Danramil 01/Purwodadi Kapten Inf Miftachul Huda mengatakan, pemasangan wire rope menjadi salah satu fase paling krusial dalam pembangunan jembatan gantung karena berkaitan langsung dengan aspek keamanan dan kekuatan konstruksi.
“Untuk tahap ini kami menyerahkan sepenuhnya kepada tenaga ahli atau teknisi. Personel kami membantu pada pekerjaan pendukung yang diperlukan di lapangan,” ujarnya.
Dalam proses pemasangan, alat berat turut dikerahkan untuk mengangkat dan menarik kabel baja yang memiliki ukuran panjang serta bobot cukup besar.
Selain membutuhkan ketelitian tinggi, pekerjaan tersebut juga mengutamakan faktor keselamatan kerja.

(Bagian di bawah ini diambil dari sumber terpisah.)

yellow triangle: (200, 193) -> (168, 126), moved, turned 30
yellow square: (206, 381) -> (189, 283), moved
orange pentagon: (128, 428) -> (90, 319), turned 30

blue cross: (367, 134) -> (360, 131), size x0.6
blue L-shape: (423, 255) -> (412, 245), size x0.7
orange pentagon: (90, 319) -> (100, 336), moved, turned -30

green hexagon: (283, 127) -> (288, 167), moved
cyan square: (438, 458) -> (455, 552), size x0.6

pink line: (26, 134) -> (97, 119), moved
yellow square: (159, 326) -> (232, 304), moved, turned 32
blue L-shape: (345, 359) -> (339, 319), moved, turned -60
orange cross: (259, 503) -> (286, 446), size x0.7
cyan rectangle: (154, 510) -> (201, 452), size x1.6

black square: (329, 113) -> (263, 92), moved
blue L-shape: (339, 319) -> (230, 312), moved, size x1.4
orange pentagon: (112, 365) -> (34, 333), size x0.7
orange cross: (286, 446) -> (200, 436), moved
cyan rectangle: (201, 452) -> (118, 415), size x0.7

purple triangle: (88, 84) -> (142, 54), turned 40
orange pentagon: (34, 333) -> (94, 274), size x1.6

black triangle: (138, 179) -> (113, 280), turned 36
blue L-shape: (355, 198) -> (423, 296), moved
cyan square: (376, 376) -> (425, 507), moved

Menurut Huda, pembangunan jembatan kini telah memasuki tahap akhir. Antusiasme warga pun semakin tinggi karena keberadaan jembatan tersebut diyakini akan memberikan dampak besar bagi aktivitas sehari-hari masyarakat.

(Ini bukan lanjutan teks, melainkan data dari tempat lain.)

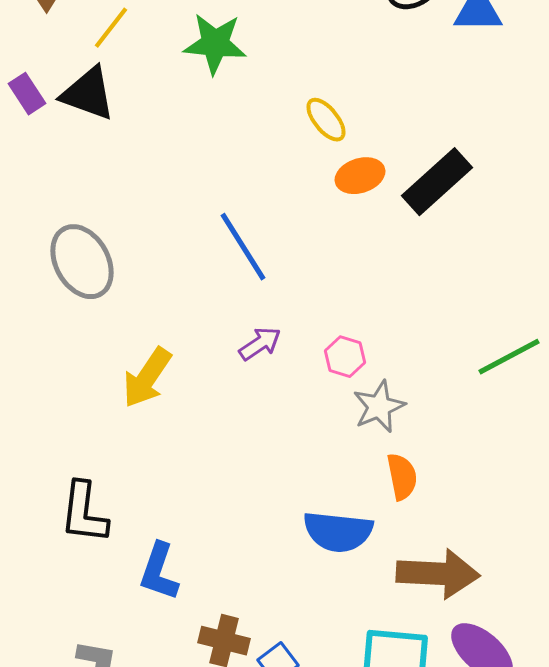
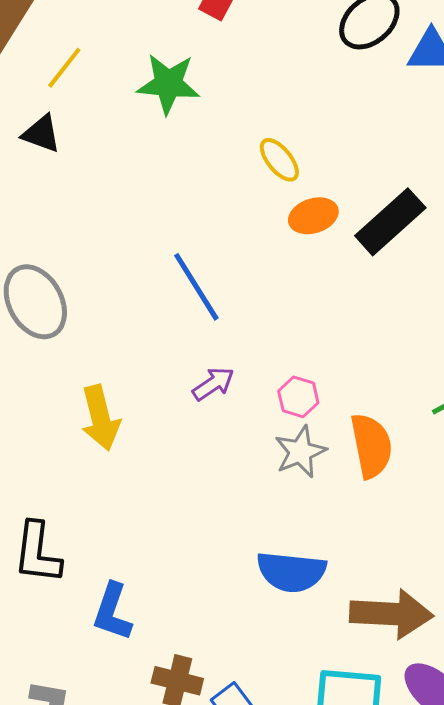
black triangle: (88, 94) -> (41, 134), size x0.7
yellow arrow: (147, 378) -> (100, 418), turned -48
gray star: (379, 407) -> (300, 452), moved
orange semicircle: (402, 477) -> (371, 446), moved, size x1.4

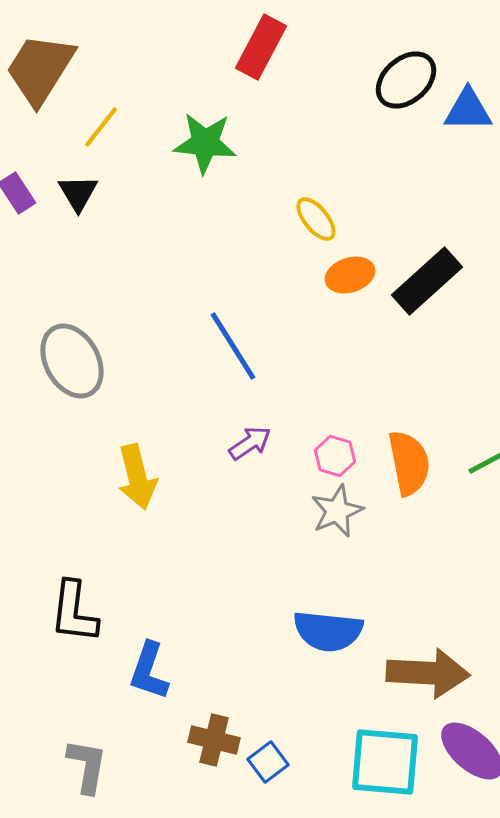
black triangle: (41, 134) -> (78, 193), turned 39
orange semicircle: (371, 446) -> (409, 463), moved

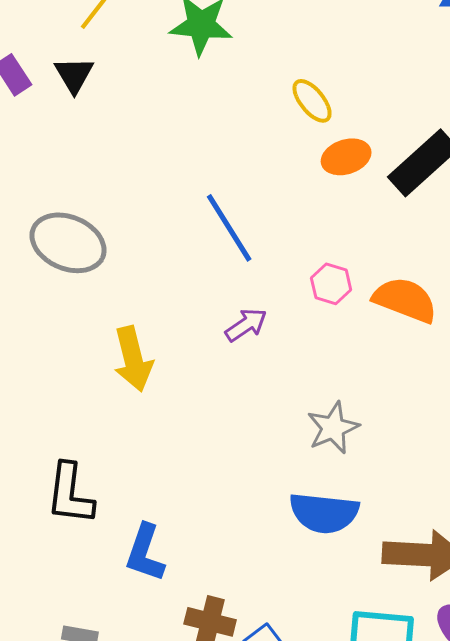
gray ellipse: (72, 361) -> (68, 243), turned -38
pink hexagon: (335, 456) -> (331, 284), moved
orange semicircle: (409, 463) -> (405, 300), moved, turned -58
gray star: (337, 511) -> (333, 428), moved

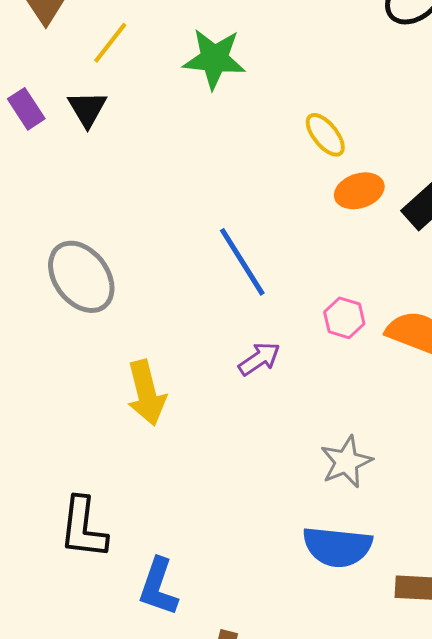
gray ellipse: (68, 243) -> (81, 277), turned 30

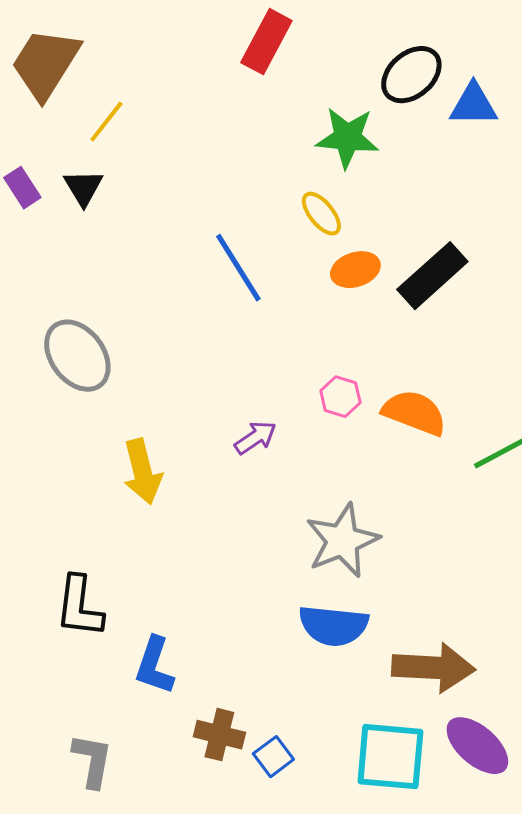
green star: (214, 59) -> (347, 138), moved
blue line: (242, 262) -> (238, 268), moved
gray star: (346, 462) -> (342, 541), size x1.4

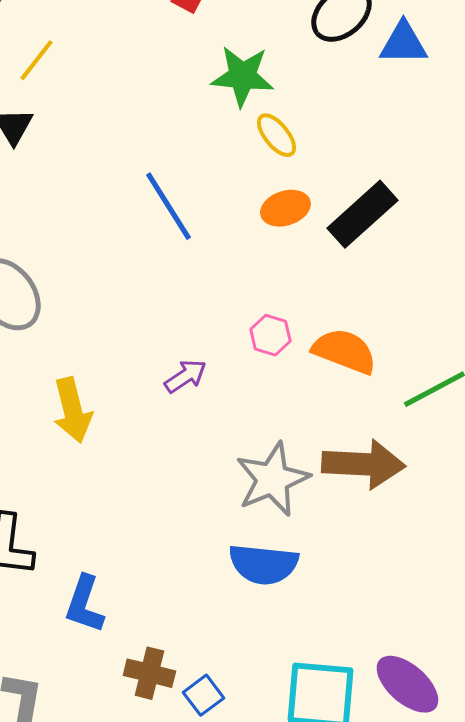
green star: (347, 138) -> (242, 76), moved
yellow ellipse: (321, 214) -> (276, 135), moved
brown arrow: (433, 668) -> (363, 464), moved

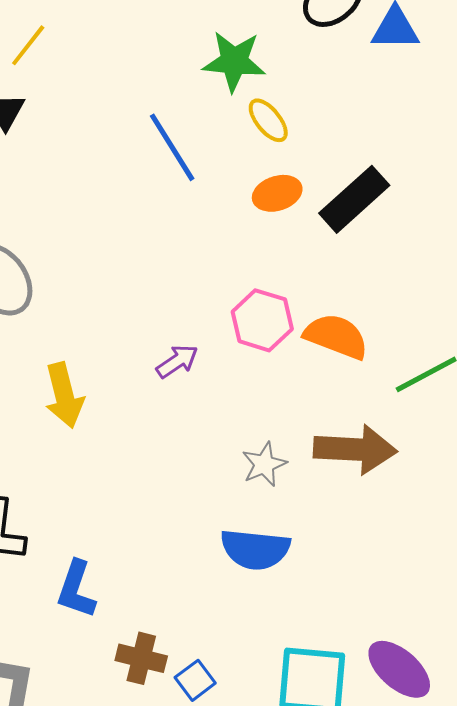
blue line: (168, 206) -> (172, 147), moved
pink hexagon: (270, 335) -> (262, 320), size x1.5
gray star: (272, 479) -> (264, 464), size x0.6

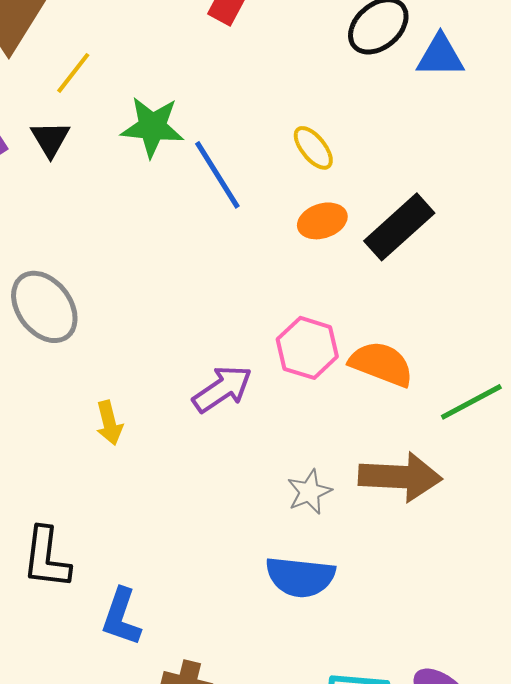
green star: (234, 61) -> (152, 127), moved
purple arrow: (177, 361) -> (222, 389), size x1.4
yellow arrow: (64, 395) -> (109, 423), size x0.7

“Warga sangat menantikan jembatan ini selesai. Nantinya akses mobilitas masyarakat, anak-anak sekolah, hingga kegiatan pertanian akan jauh lebih mudah,” katanya.
Selama ini warga harus menempuh jalur memutar dengan jarak yang lebih jauh untuk menghubungkan kedua wilayah.
Kehadiran Jembatan Gantung Garuda diharapkan mampu memangkas waktu tempuh sekaligus meningkatkan konektivitas antarwilayah.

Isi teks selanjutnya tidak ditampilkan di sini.